Sebebi hakkında herkes bir şeyler yazıp söyler. Merkez Bankasının web sayfasında da konuyla ilgili olarak pek de ikna edici olmayan bir açıklama vardır. Şöyle:
11 Haziran 1930 tarih ve 1715 sayılı Kanun (Mülga) ile Merkez Bankası “Türkiye Cumhuriyet Merkez Bankası” unvanı altında özel hukuk tüzel kişiliğine sahip ve özel sermayenin de katıldığı bir anonim ortaklık olarak kuruldu. Bu düzenlemeyle Devletten ayrı ve bağımsız olduğu hususuna özel bir önem verildi. Bu amaç çerçevesinde, Bankanın Kuruluş Kanunu tasarısında adı “Cumhuriyet Merkez Bankası” olarak öngörülmüşken, Türkiye Büyük Millet Meclisi Komisyonunda uluslararası ilişkiler de düşünülerek “Türkiye Cumhuriyet Merkez Bankası” olarak değiştirilmesine karar verildi; bankanın bağımsızlığını vurgulama amacı güdülerek “Türkiye Cumhuriyeti” ibaresine ve kısaltılmış şekli olan “T.C.”ye özellikle yer verilmedi. Kanun koyucu tarafından bankanın devlete ait bir kuruluş; bir kamu kuruluşu olduğu izlenimi vereceği endişesiyle bundan özenle kaçınıldı. Halen yürürlükte bulunan 1211 sayılı Türkiye Cumhuriyet Merkez Bankası Kanununun 1. maddesinde de, bankanın anonim şirket ve özel hukuk tüzel kişiliği ile unvanı “Türkiye Cumhuriyet Merkez Bankası” olarak aynı şekilde korundu.
***
Yani özetle bu açıklama diyor ki kanun koyucu “Türkiye Cumhuriyeti” deseydi devlete ait bir kuruluş sanılacaktı. İ harfini koymadı ki devlete ait sanılmasın!

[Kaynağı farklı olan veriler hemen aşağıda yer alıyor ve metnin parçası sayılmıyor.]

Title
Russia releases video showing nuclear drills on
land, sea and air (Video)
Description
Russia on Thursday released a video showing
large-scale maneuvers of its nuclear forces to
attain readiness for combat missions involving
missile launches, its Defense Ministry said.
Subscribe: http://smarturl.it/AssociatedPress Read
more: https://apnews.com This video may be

Verilen bilgiler doğru olsa bile amacın doğru olmadığı açık. Zira bu amaca bu yolla ulaşılamayacağı açık.
O halde meselenin aslı nedir?
Bize göre mesele eski bir dilbilgisi kuralı ile ilgilidir.

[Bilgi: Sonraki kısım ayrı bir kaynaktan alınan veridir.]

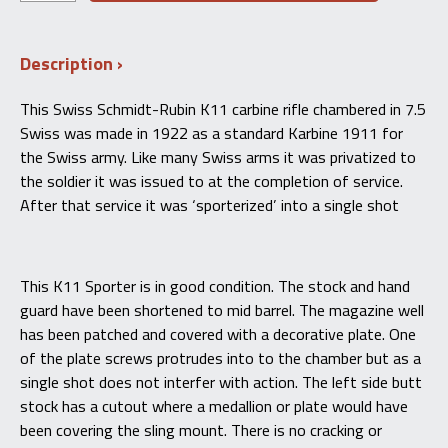
was:
is:
Rubin
K11
$500.00.
$450.00.
Sporter
Description
Carbine
Single
Shot
This Swiss Schmidt-Rubin K11 carbine rifle chambered in 7.5
–
Swiss was made in 1922 as a standard Karbine 1911 for
7.5×55
Swiss
the Swiss army. Like many Swiss arms it was privatized to
quantity
the soldier it was issued to at the completion of service.
After that service it was ‘sporterized’ into a single shot
This K11 Sporter is in good condition. The stock and hand
guard have been shortened to mid barrel. The magazine well
has been patched and covered with a decorative plate. One
of the plate screws protrudes into to the chamber but as a
single shot does not interfer with action. The left side butt
stock has a cutout where a medallion or plate would have
been covering the sling mount. There is no cracking or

Halen yürürlükte olan 4.1.1961 tarihli ve 213 sayılı Vergi Usul Kanununun 281/2. maddesinde, bu dilbilgisi kuralını görmemizi sağlayacak şöyle bir hüküm var:
“… senette faiz nispeti açıklanmış ise bu nispet, açıklanmamışsa Cumhuriyet Merkez Bankasının resmi iskonto haddi uygulanır.”

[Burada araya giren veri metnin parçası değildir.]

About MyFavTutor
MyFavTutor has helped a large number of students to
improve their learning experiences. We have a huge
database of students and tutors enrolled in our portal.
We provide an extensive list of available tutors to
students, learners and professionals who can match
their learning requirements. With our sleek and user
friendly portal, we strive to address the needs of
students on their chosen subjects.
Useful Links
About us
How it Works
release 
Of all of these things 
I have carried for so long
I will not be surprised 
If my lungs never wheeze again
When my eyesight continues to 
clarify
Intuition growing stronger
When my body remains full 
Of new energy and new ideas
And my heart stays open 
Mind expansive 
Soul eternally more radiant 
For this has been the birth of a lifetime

Bu kanun hükmü bir tereddüt içermiyor, bankanın adı hususunda da su gibi akıyor. Zira bir bankaya “Cumhuriyetin Merkez Bankası” demenin en iyi yolu “in” ekini kaldırıp “Cumhuriyet Merkez Bankası” ifadesini kullanmaktır.
Bu Merkez Bankasının neredeki Cumhuriyetin Merkez Bankası olduğunu söylemenin yolu da bankanın adını “Türkiye’deki Cumhuriyet’in Merkez Bankası” olarak ifade etmektir.
Ama o günkü dilbilgisi kurallarına göre kurum adında ek bulundurmak uygun görülmemiş.
(Azeriler bu kuralın aksini doğru görüyorlar ki kendi kurum isimlerinde -nin,nın gibi eklere yer veriyorlar. Merkez Bankalarının adı da şöyle: Azerbaycan Respublikasının Merkezî Bankı”.).
Bu dilbilgisi kuralı sebebiyle “bankanın isminin içerdiği ‘deki’ ve ‘in’ eklerini atmak lazım” denmiş.
O zaman da ortaya şimdiki isim olan “Türkiye Cumhuriyet Merkez Bankası” çıkıyor ve çıkmış. Hikayenin aslı bizce bu.